Junior, el gran protagonista del mercado en Colombia
No es exagerado afirmar que Junior es hoy el club con mayor músculo financiero del fútbol colombiano. Además de ser el actual campeón, el equipo barranquillero ha demostrado una capacidad poco común para moverse con rapidez y determinación en el mercado.

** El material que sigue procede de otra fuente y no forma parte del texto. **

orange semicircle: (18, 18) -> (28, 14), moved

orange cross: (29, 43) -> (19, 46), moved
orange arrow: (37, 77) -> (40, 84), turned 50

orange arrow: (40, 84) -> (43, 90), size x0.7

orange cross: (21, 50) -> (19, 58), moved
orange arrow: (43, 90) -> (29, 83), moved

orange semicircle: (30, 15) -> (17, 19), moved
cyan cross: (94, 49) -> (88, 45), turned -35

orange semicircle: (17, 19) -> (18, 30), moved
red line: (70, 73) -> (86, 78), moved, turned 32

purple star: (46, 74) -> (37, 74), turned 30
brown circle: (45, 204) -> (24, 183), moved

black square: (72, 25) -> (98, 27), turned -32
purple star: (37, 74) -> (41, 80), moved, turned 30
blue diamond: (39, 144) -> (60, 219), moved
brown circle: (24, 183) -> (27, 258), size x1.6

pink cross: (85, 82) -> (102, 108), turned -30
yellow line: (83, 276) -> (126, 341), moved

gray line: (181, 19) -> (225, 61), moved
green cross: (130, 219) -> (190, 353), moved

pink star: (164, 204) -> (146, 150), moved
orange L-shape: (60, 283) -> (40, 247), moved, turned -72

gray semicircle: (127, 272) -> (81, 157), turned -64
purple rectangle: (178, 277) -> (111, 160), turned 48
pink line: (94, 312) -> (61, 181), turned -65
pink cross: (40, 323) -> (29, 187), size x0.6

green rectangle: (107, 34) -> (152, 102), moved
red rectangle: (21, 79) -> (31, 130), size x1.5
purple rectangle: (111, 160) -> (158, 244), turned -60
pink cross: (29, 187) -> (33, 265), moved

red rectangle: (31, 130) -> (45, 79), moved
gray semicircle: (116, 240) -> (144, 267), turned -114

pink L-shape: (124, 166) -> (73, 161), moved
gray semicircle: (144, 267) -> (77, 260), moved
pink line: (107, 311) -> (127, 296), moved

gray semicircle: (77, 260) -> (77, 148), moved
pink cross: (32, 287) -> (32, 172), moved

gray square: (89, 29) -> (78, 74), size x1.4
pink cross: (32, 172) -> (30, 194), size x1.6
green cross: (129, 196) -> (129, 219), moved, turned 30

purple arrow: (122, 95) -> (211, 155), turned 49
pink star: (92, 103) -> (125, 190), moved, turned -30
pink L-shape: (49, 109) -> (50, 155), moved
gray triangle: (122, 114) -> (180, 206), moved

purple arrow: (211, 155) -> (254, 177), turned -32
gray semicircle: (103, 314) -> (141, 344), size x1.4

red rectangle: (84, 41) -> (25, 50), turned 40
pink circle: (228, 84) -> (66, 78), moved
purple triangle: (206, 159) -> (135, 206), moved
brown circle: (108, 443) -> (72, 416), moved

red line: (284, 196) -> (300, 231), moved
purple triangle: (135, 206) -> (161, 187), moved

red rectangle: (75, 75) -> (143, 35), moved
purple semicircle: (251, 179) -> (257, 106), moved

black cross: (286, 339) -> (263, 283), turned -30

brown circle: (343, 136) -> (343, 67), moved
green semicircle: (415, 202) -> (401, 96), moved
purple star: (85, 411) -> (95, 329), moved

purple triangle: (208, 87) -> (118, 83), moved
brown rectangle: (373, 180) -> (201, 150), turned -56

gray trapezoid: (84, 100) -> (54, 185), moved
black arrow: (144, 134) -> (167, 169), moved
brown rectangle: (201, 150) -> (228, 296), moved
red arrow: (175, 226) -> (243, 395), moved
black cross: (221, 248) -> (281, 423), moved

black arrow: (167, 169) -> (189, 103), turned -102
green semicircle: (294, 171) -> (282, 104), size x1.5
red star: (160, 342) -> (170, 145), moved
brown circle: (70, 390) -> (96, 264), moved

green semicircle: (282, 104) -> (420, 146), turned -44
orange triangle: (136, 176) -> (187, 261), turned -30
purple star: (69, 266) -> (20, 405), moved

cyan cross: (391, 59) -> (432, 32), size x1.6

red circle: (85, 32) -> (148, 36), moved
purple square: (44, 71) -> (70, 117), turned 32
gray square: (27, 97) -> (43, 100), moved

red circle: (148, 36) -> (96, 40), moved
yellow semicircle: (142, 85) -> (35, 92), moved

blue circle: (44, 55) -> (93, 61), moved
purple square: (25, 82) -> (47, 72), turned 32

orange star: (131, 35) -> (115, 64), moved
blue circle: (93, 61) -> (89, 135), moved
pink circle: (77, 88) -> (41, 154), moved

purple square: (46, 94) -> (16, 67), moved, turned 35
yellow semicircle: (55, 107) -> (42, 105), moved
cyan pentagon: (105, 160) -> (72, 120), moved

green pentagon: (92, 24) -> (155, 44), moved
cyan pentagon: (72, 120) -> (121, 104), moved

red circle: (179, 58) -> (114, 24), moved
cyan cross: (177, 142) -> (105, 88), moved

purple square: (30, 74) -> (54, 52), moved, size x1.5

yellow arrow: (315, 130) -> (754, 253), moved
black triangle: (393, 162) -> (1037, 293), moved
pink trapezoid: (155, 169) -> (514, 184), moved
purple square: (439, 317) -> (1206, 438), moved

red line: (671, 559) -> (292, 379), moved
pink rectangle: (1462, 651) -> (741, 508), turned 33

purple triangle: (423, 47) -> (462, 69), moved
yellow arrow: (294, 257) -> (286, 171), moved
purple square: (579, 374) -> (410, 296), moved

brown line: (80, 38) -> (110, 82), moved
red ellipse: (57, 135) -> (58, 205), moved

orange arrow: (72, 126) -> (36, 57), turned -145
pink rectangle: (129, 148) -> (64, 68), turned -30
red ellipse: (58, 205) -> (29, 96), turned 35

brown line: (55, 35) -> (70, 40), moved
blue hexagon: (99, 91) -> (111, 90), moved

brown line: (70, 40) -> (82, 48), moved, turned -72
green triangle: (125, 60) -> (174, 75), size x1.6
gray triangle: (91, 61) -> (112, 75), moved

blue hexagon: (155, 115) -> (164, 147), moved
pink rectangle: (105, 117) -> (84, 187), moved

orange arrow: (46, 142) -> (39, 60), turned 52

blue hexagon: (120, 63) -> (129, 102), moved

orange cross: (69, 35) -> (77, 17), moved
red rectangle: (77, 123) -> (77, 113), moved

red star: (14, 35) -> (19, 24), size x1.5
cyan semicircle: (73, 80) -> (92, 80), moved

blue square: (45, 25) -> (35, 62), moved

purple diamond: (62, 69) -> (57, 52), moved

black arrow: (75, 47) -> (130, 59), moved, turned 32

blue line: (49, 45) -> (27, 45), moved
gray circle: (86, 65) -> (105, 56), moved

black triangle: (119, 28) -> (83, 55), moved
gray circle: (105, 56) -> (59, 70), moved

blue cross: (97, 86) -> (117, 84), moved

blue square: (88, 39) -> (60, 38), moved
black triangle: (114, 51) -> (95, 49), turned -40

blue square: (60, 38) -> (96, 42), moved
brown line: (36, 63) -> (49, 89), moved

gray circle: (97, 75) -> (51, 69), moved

La reciente venta de José David Enamorado al Gremio de Brasil por cerca de 3 millones de dólares confirmó ese poder económico y abrió, de inmediato, la puerta para buscar a su reemplazo natural. Ese nombre estaba claro desde hace meses: Cristian Barrios, uno de los extremos más desequilibrantes del FPC y un jugador que, además, había manifestado su deseo de salir del América pese a tener un año más de contrato.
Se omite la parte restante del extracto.